Acclaimed poet, professor, mentor and literary activist E. Ethelbert Miller will make three appearances at the College of William and Mary to lecture and read from Tuesday Feb. 2 through Thursday, Feb 4.
All of his appearances are free and open to the public. Miller is here as part of the Patrick Hayes Writers Festival.
"We are bringing the literary artist, our distinguished university archivist, the college community and the general public together in our library and the classroom," said Joanne Braxton, Cummings Professor of English, at whose invitation Miller is appearing. "We are, in fact, opening the university classroom to the public. This is one example of the many ways in which William & Mary demonstrates continued excellence in defining what it means to be a public university in the 21st Century."
On Tuesday, Feb. 2, 12:30 p.m., Miller will discuss “My Life as a Literary Activist” in room 305 of Washington Hall.
On Wednesday at 6:30 p.m., Miller will read from his 2009 memoir “The Fifth Inning” and other works at the Botetourt Gallery on the ground floor of Swem Library.
At 12:30 p.m. on Thursday, Feb. 4, in room 305 of Washington Hall, Miller will be joined by Beatriz B. Hardy, Swem Library’s Marian and Alan McLeod Director of Special Collections Research Center, to discuss Miller’s role as someone who documents literary movements and what archives do with writers’ papers.
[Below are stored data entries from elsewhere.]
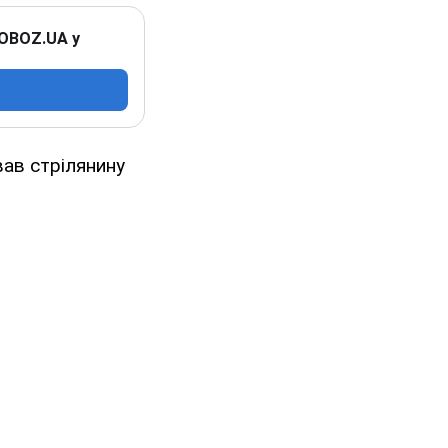
 OBOZ.UA у
вав стрілянину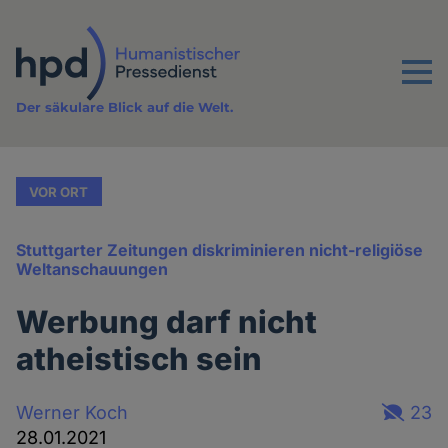
Direkt
zum
Inhalt
Menu
Der säkulare Blick auf die Welt.
VOR ORT
Stuttgarter Zeitungen diskriminieren nicht-religiöse
Weltanschauungen
Werbung darf nicht
atheistisch sein
Werner Koch
23
28.01.2021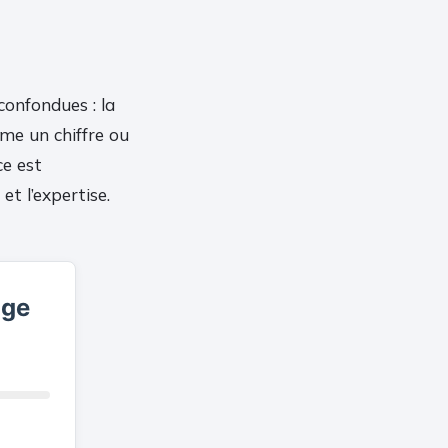
 confondues : la
mme un chiffre ou
ce est
et l’expertise.
dge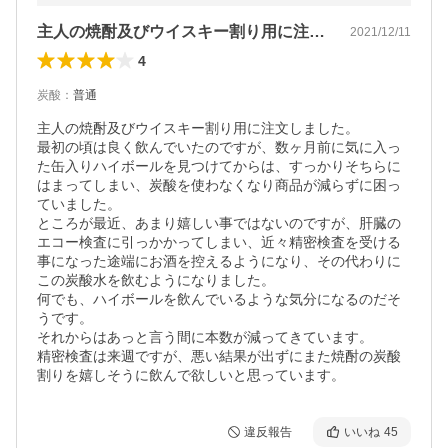
主人の焼酎及びウイスキー割り用に注文し…
2021/12/11
4
炭酸
：
普通
主人の焼酎及びウイスキー割り用に注文しました。

最初の頃は良く飲んでいたのですが、数ヶ月前に気に入っ
た缶入りハイボールを見つけてからは、すっかりそちらに
はまってしまい、炭酸を使わなくなり商品が減らずに困っ
ていました。

ところが最近、あまり嬉しい事ではないのですが、肝臓の
エコー検査に引っかかってしまい、近々精密検査を受ける
事になった途端にお酒を控えるようになり、その代わりに
この炭酸水を飲むようになりました。

何でも、ハイボールを飲んでいるような気分になるのだそ
うです。

それからはあっと言う間に本数が減ってきています。

精密検査は来週ですが、悪い結果が出ずにまた焼酎の炭酸
割りを嬉しそうに飲んで欲しいと思っています。
違反報告
いいね
45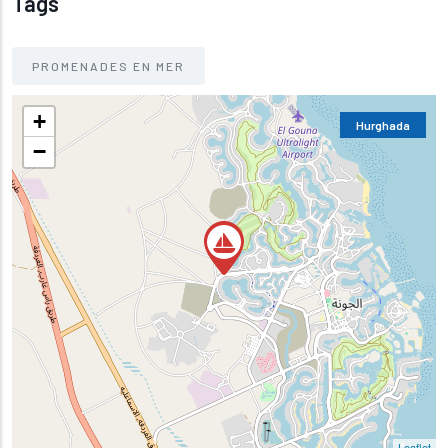
Tags
PROMENADES EN MER
+
Hurghada
−
Leaflet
At the same time, Miller and Dr. Hardy will discuss the College’s new exhibit of the works of the late poet Reetika Vazirani. Miller saved his correspondence with Vazirani, 2002 writer-in-residence at the College and winner of the 2003 Anisfield-Wolf Book Award, and donated them to Swem Library following her death in July, 2003.
The exhibit, positioned at the front entrance to the library, will be available for viewing for three weeks.
Miller played a role in helping to get Vazirani’s final poems, entitled “Radha Says,” published late last year. Drunken Boat Books published the collection, which was edited by Leslie McGrath and Ravi Shankar.
Miller has been the director of the African American Resource Center at Howard University since 1974. In addition, he was formerly the chair of the Humanities Council of Washington, D.C., and a faculty member of the Bennington Writing Seminars at Bennington College in Vermont.
The author of 11 books, Miller was once hailed by the Washington Post as “arguably the most influential person in Washington's vast and vibrant African American arts community.”
Mr. Miller was awarded the Mayor’s Art Award for literature in 1982. He received the Public Humanities Award from the D.C. Humanities Council in 1988. In 1993, the literary community of Washington awarded him the Columbia Merit Award.
His book, “In Search of Color Everywhere,” was awarded the 1994 PEN Oakland Josephine Miles Award and was a Book of the Month Club selection. Mr. Miller received the 1995 O.B. Hardison Jr. Poetry Prize.
In 1997, he was presented with the Stephen Henderson Poetry Award by the African American Literature and Culture Society. His book, “Fathering Words,” was selected by D.C. WE READ in 2003 for the one-book, one-city program sponsored by the D.C. Public Libraries.